* [Exercise directions] The lines below that include the word "חיים" are to be reported.
====
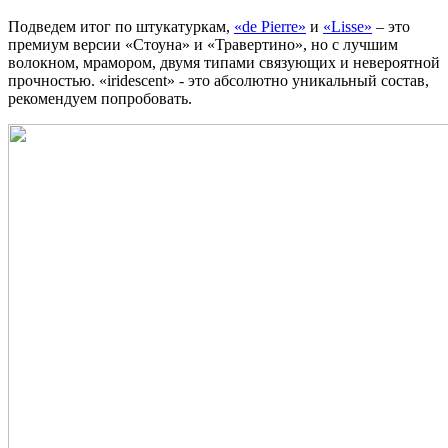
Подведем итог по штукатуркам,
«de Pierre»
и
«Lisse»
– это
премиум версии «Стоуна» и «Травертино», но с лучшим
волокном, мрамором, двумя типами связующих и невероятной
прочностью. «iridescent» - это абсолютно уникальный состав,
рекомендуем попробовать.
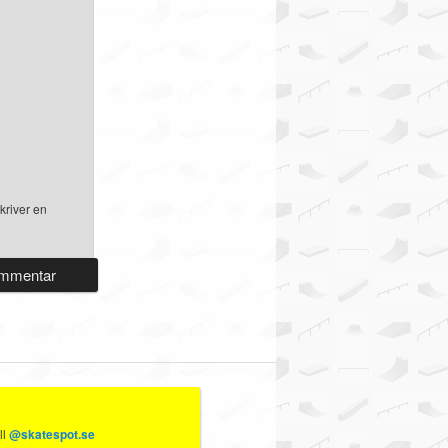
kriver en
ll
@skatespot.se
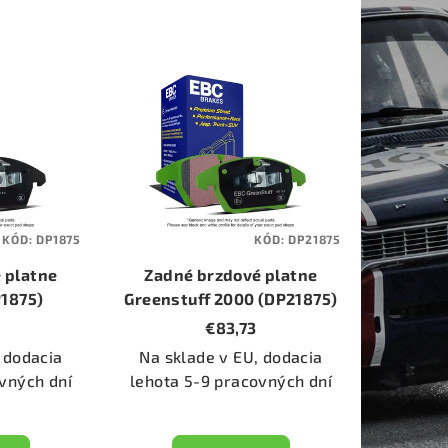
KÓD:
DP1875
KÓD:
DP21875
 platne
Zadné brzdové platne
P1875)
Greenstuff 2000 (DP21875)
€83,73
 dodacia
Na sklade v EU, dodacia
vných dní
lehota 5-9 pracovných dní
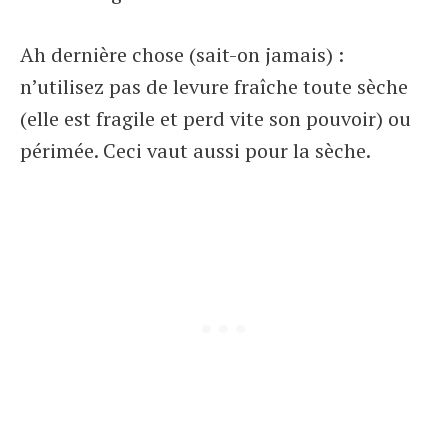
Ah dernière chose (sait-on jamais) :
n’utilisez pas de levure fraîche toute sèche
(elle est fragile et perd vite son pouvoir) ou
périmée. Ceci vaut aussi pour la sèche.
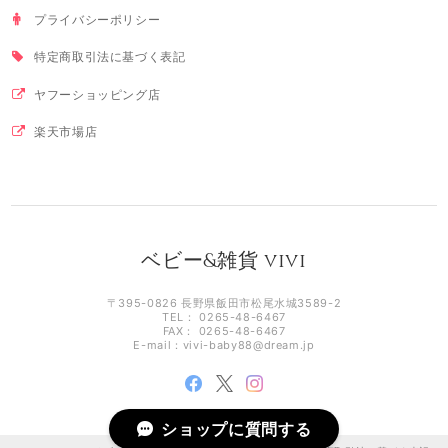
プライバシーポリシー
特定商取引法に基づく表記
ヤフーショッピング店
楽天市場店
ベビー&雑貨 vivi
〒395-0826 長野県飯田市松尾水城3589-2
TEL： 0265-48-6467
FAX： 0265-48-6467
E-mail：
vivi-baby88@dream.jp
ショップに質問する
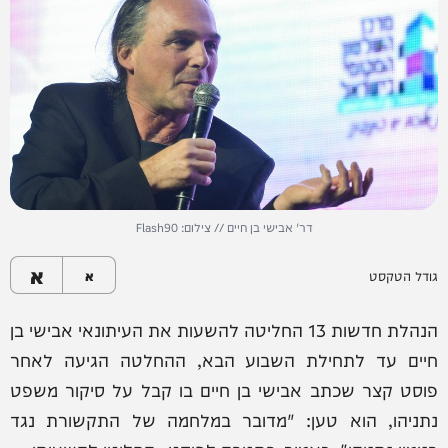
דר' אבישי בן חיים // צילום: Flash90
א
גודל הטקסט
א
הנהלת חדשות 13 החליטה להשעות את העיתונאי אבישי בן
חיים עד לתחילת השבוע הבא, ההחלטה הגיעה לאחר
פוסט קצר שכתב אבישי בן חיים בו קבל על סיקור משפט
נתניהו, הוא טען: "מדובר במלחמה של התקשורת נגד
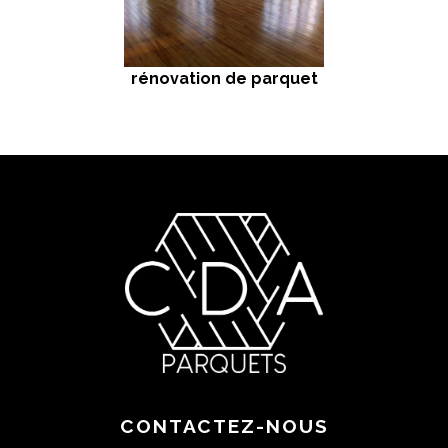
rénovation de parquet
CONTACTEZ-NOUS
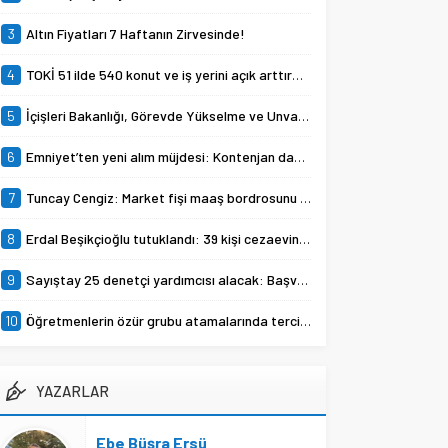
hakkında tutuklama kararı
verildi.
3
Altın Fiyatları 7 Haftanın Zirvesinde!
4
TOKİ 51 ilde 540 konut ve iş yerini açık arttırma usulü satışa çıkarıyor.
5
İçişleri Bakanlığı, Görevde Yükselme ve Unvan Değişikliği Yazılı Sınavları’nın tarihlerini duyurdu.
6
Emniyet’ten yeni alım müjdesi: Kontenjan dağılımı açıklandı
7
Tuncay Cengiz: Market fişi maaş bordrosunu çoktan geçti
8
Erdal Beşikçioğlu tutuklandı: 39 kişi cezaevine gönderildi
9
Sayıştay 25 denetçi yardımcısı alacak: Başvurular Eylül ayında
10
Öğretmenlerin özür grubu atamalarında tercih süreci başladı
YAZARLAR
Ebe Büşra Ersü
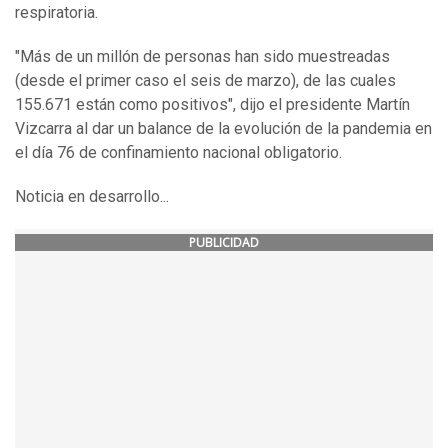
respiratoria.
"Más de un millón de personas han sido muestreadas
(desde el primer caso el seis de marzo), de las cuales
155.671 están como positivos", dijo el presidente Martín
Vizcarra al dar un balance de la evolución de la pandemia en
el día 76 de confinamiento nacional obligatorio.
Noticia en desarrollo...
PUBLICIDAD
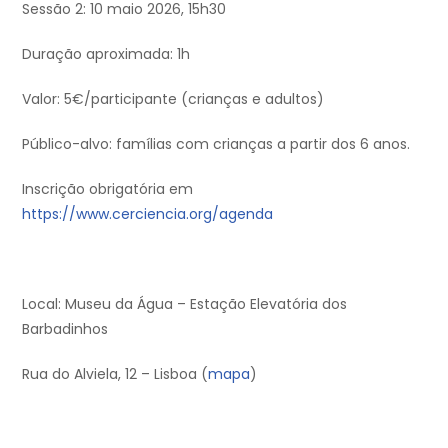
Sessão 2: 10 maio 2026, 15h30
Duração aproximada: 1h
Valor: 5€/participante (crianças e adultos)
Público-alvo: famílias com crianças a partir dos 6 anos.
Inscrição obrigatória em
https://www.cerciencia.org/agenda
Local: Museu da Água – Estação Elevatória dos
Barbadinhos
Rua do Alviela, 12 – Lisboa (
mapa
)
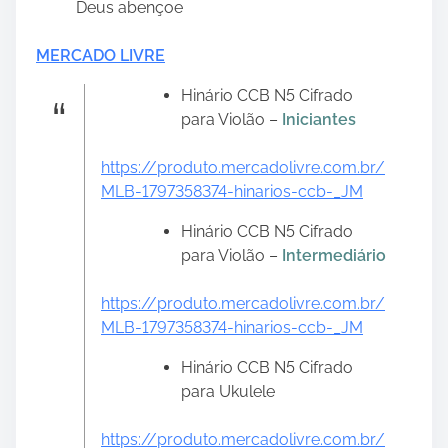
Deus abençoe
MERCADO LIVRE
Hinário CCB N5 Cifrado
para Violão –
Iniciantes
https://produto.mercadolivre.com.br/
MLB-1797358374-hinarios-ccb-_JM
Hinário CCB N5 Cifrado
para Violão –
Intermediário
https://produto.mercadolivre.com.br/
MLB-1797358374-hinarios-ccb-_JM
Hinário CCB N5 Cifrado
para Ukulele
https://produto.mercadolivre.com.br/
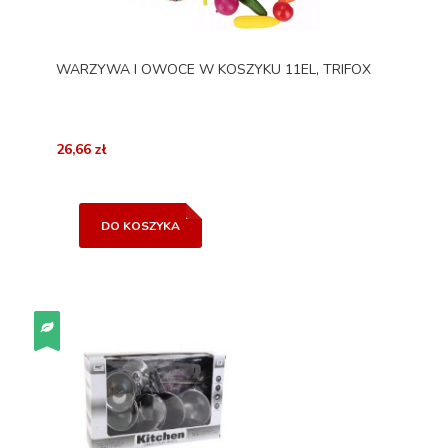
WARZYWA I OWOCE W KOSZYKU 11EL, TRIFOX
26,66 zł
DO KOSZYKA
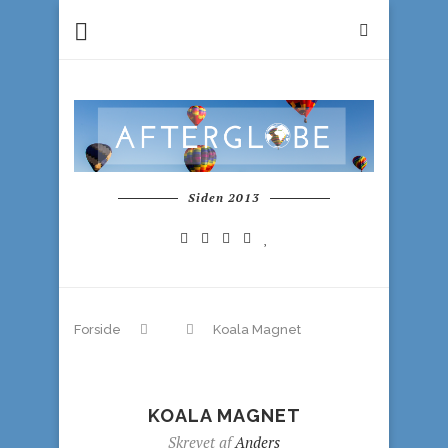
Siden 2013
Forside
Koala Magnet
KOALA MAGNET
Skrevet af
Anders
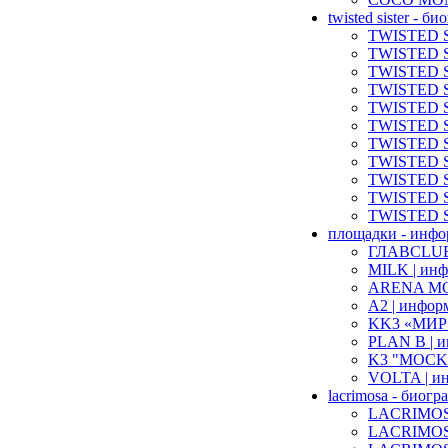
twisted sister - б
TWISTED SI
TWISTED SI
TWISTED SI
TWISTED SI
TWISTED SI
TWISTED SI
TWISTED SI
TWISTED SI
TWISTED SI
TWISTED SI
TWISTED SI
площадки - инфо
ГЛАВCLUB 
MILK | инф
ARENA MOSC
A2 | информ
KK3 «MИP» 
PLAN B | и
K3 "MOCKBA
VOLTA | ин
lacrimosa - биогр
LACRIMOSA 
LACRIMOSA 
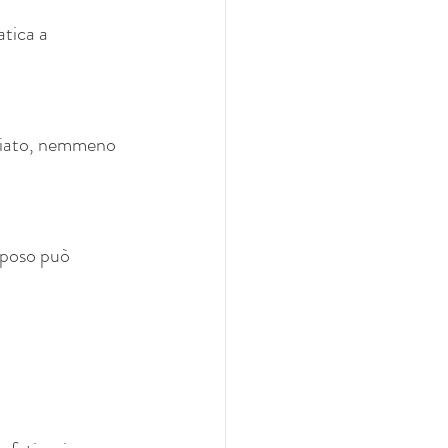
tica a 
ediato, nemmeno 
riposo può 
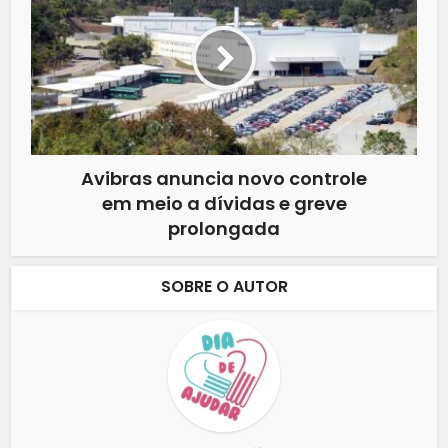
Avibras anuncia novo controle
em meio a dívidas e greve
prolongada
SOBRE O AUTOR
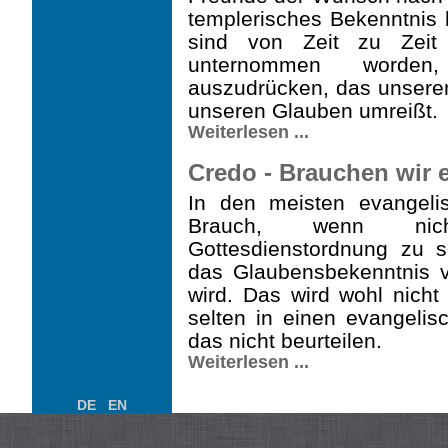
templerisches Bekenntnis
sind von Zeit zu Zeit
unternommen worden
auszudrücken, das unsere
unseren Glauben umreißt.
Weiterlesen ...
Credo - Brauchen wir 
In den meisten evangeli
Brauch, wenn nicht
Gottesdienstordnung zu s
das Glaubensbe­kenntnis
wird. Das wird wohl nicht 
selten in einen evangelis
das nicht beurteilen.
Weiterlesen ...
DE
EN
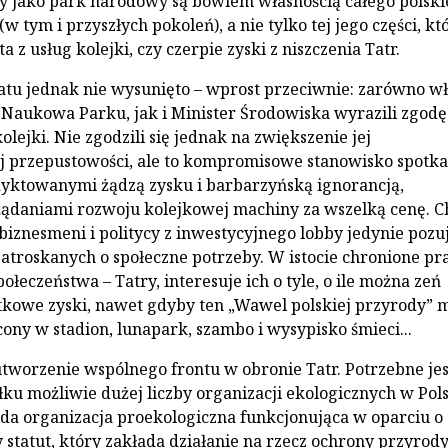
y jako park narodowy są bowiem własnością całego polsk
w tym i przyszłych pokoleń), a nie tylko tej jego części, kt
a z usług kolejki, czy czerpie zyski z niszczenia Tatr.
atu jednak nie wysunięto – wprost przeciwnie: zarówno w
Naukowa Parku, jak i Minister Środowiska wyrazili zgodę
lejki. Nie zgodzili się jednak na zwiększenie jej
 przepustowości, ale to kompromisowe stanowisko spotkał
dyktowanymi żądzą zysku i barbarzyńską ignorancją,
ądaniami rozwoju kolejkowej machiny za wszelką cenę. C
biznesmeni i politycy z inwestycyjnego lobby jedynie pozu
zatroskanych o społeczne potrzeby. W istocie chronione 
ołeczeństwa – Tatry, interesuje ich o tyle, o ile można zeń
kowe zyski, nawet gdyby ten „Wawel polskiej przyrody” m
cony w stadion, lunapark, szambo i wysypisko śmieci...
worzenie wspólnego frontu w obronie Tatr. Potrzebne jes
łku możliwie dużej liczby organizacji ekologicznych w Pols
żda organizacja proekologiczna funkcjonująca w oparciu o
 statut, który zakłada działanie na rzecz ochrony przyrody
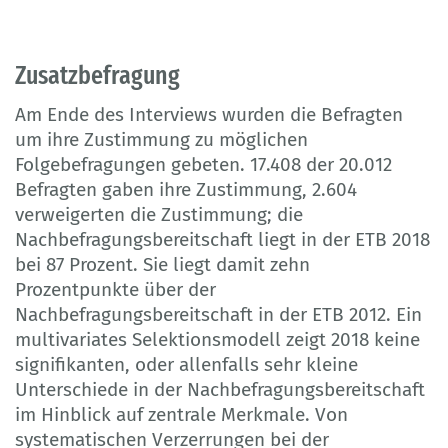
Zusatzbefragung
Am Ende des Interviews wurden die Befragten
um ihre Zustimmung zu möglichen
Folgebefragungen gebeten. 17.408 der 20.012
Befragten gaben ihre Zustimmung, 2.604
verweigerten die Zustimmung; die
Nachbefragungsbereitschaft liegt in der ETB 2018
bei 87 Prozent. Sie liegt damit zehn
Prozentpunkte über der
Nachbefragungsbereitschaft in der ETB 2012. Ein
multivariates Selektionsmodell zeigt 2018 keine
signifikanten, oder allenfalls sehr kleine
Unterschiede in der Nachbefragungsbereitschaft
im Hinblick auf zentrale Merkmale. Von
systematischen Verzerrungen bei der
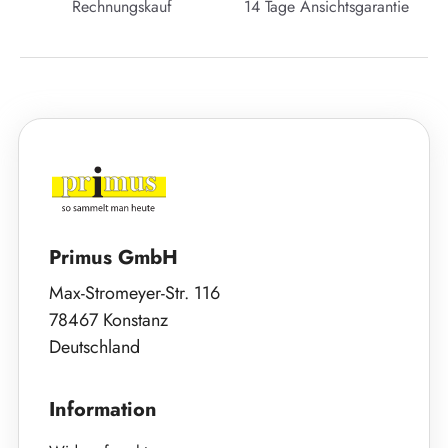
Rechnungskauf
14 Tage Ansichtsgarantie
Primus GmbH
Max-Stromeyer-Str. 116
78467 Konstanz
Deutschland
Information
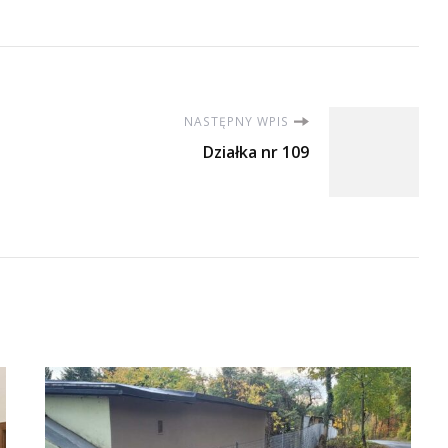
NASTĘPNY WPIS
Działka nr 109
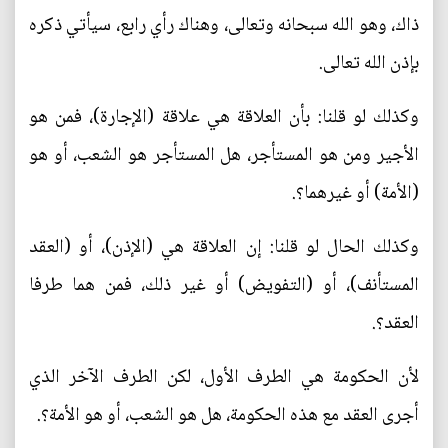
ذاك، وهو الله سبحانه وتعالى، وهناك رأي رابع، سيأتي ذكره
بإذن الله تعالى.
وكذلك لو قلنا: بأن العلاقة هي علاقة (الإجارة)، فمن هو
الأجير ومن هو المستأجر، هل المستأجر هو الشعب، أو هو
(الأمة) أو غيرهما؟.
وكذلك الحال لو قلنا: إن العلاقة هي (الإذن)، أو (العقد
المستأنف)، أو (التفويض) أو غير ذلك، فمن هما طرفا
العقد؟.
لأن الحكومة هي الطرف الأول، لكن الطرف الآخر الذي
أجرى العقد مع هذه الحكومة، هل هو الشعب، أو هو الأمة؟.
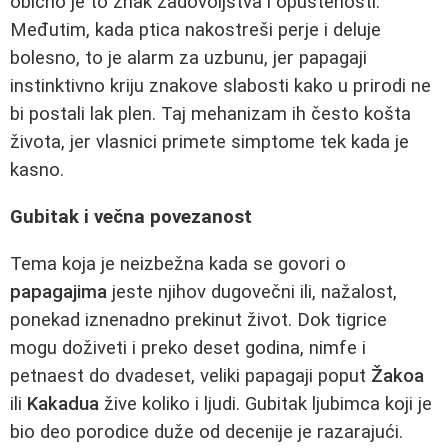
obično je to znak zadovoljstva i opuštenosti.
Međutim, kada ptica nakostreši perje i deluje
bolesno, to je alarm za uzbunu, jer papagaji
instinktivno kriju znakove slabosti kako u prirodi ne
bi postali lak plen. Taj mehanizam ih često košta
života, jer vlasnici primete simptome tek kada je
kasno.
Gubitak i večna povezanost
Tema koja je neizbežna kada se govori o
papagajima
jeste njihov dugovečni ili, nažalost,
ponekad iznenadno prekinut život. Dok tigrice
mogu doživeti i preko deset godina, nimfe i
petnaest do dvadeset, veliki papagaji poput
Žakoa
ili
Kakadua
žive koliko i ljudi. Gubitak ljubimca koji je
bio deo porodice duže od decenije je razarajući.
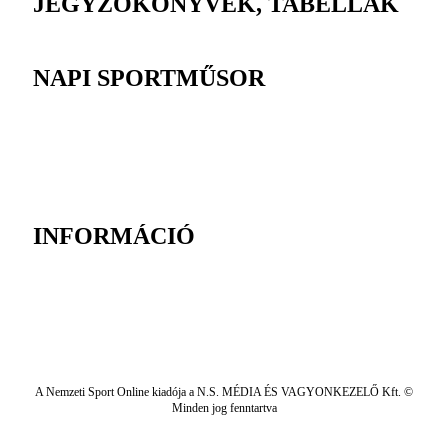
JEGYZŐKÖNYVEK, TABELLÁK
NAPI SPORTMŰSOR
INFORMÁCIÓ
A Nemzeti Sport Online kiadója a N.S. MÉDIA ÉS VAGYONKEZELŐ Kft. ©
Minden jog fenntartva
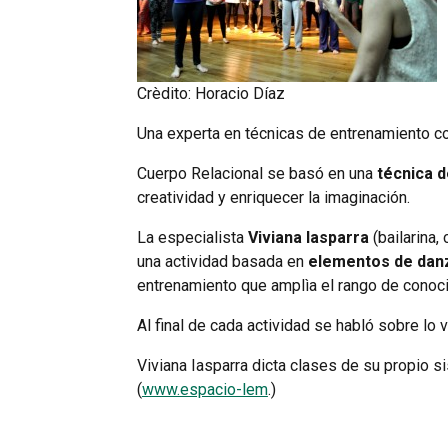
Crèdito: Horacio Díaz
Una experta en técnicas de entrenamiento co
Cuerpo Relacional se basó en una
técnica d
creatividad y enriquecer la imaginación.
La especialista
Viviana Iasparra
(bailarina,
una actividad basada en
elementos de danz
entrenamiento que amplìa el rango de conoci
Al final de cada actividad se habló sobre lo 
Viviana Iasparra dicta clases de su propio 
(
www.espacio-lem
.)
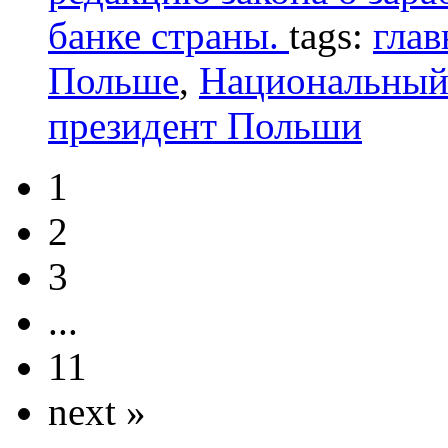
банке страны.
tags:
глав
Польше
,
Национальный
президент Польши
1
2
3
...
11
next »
====
* [Task answer]
דר' אבישי בן חיים // צילום: Flash90
חיים עד לתחילת השבוע הבא, ההחלטה הגיעה לאחר
פוסט קצר שכתב אבישי בן חיים בו קבל על סיקור משפט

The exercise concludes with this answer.